What this task involves: All of the listing below must be repeated word for word. Pictures are the only thing to omit.
Top of Information provided
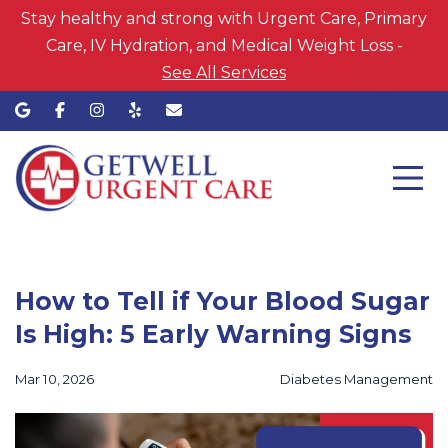
Stay healthy and strong with Urgent Care, Primary
Care, IV Hydration, and Medical Weight Loss -
See All Services
How to Tell if Your Blood Sugar
Is High: 5 Early Warning Signs
Mar 10, 2026
Diabetes Management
Bottom of Information provided
Response to the task:
Stay healthy and strong with Urgent Care, Primary
Care, IV Hydration, and Medical Weight Loss -
See All Services
How to Tell if Your Blood Sugar
Is High: 5 Early Warning Signs
Mar 10, 2026
Diabetes Management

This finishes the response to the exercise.